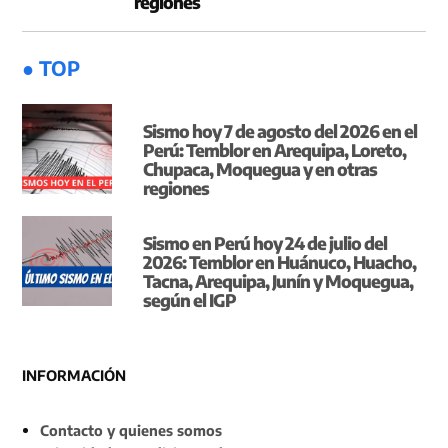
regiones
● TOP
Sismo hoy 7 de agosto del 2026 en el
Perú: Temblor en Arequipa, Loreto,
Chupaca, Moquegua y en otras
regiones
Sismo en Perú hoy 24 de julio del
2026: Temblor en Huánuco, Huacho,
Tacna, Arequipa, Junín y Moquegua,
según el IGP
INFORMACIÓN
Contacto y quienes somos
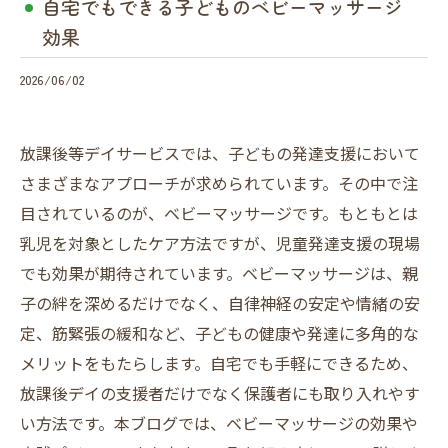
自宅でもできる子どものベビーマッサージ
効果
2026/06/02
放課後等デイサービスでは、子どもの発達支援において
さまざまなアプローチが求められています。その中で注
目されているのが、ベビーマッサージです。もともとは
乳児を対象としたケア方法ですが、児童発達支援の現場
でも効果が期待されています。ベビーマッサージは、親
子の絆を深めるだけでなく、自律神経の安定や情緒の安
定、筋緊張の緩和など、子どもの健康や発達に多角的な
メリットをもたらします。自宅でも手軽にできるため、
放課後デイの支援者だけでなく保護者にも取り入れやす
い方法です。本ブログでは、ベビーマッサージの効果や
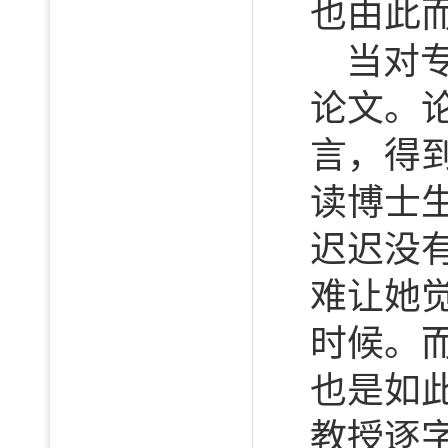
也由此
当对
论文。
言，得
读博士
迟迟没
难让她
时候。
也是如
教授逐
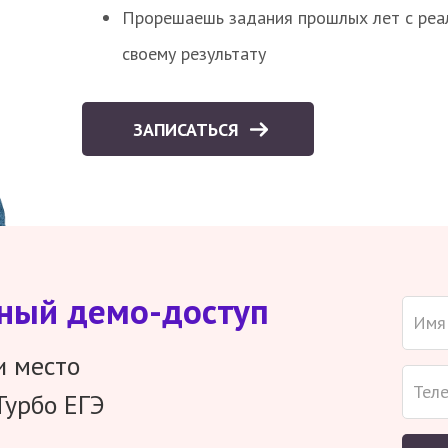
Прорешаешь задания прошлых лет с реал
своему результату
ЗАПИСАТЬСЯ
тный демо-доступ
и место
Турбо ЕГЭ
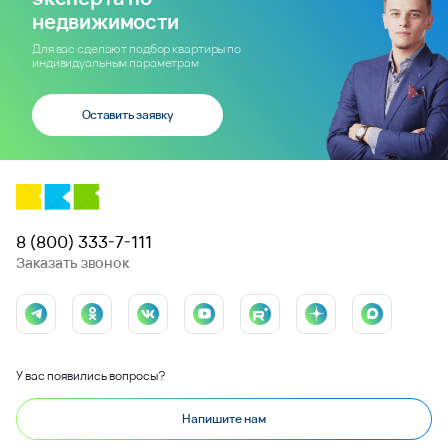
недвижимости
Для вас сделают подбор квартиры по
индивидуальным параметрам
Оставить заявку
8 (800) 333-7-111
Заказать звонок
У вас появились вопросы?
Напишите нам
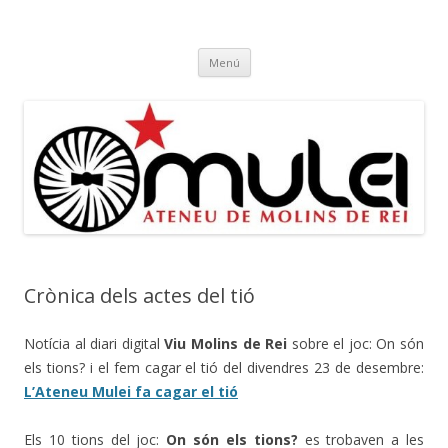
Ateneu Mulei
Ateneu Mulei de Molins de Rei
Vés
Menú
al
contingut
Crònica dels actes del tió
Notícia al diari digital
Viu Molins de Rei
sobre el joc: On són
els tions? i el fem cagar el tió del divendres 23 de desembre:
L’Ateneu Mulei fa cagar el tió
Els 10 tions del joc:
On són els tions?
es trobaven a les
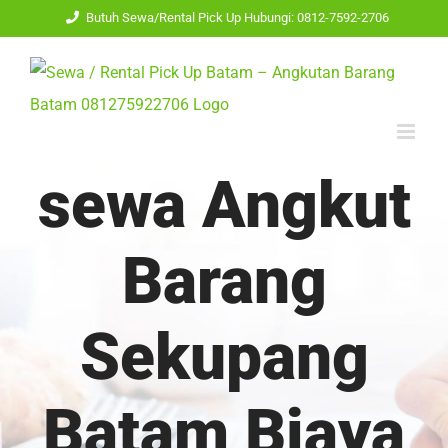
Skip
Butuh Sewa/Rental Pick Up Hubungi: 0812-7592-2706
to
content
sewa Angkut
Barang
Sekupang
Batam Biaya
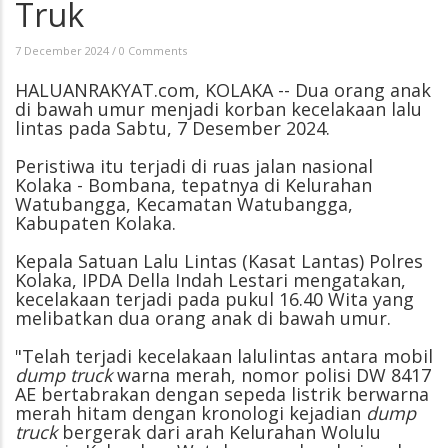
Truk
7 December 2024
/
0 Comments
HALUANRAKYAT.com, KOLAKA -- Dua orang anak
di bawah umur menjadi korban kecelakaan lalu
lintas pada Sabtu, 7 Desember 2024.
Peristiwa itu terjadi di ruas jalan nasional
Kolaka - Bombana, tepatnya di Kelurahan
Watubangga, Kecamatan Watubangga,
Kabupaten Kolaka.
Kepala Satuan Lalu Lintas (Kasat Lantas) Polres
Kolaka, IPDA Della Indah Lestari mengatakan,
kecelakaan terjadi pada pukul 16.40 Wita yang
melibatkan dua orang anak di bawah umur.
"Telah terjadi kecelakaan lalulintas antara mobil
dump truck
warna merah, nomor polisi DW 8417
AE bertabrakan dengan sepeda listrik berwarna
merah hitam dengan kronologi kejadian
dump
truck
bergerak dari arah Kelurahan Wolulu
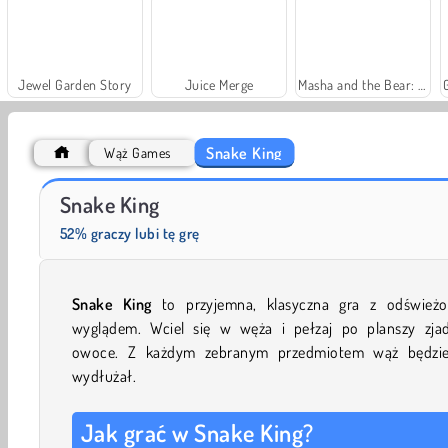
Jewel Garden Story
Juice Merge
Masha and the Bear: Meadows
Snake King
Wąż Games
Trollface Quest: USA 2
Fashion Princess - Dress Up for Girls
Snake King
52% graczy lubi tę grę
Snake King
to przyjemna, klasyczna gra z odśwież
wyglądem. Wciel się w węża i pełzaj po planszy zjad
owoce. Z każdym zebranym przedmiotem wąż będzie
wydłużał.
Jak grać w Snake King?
■ ■ ■
◆ ACTIVITY:
Write out the records once more, exactly as they stand, with no images.

◆ RESPONSE TO THE TASK:
regiones
● TOP
Sismo hoy 7 de agosto del 2026 en el
Perú: Temblor en Arequipa, Loreto,
Chupaca, Moquegua y en otras
regiones
Sismo en Perú hoy 24 de julio del
2026: Temblor en Huánuco, Huacho,
Tacna, Arequipa, Junín y Moquegua,
según el IGP
INFORMACIÓN
Contacto y quienes somos
自宅でもできる子どものベビーマッサージ
効果
2026/06/02
放課後等デイサービスでは、子どもの発達支援において
さまざまなアプローチが求められています。その中で注
目されているのが、ベビーマッサージです。もともとは
乳児を対象としたケア方法ですが、児童発達支援の現場
でも効果が期待されています。ベビーマッサージは、親
子の絆を深めるだけでなく、自律神経の安定や情緒の安
定、筋緊張の緩和など、子どもの健康や発達に多角的な
メリットをもたらします。自宅でも手軽にできるため、
放課後デイの支援者だけでなく保護者にも取り入れやす
い方法です。本ブログでは、ベビーマッサージの効果や
也由此
当对
论文。
言，得
读博士
迟迟没
难让她
时候。
也是如
教授逐
Прорешаешь задания прошлых лет с реал
своему результату
ЗАПИСАТЬСЯ
тный демо-доступ
и место
Турбо ЕГЭ
недвижимости
Для вас сделают подбор квартиры по
индивидуальным параметрам
Оставить заявку
8 (800) 333-7-111
Заказать звонок
У вас появились вопросы?
Напишите нам
Ateneu Mulei
Ateneu Mulei de Molins de Rei
Vés
Menú
al
contingut
Crònica dels actes del tió
Notícia al diari digital
Viu Molins de Rei
sobre el joc: On són
els tions? i el fem cagar el tió del divendres 23 de desembre:
L’Ateneu Mulei fa cagar el tió
Els 10 tions del joc:
On són els tions?
es trobaven a les
Skip
Butuh Sewa/Rental Pick Up Hubungi: 0812-7592-2706
to
content
sewa Angkut
Barang
Sekupang
Batam Biaya
Truk
7 December 2024
/
0 Comments
HALUANRAKYAT.com, KOLAKA -- Dua orang anak
di bawah umur menjadi korban kecelakaan lalu
lintas pada Sabtu, 7 Desember 2024.
Peristiwa itu terjadi di ruas jalan nasional
Kolaka - Bombana, tepatnya di Kelurahan
Watubangga, Kecamatan Watubangga,
Kabupaten Kolaka.
Kepala Satuan Lalu Lintas (Kasat Lantas) Polres
Kolaka, IPDA Della Indah Lestari mengatakan,
kecelakaan terjadi pada pukul 16.40 Wita yang
melibatkan dua orang anak di bawah umur.
"Telah terjadi kecelakaan lalulintas antara mobil
dump truck
warna merah, nomor polisi DW 8417
AE bertabrakan dengan sepeda listrik berwarna
merah hitam dengan kronologi kejadian
dump
truck
bergerak dari arah Kelurahan Wolulu
Jewel Garden Story
Juice Merge
Masha and the Bear: Meadows
Snake King
Wąż Games
Trollface Quest: USA 2
Fashion Princess - Dress Up for Girls
Snake King
52% graczy lubi tę grę
Snake King
to przyjemna, klasyczna gra z odśwież
wyglądem. Wciel się w węża i pełzaj po planszy zjad
owoce. Z każdym zebranym przedmiotem wąż będzie
wydłużał.
Jak grać w Snake King?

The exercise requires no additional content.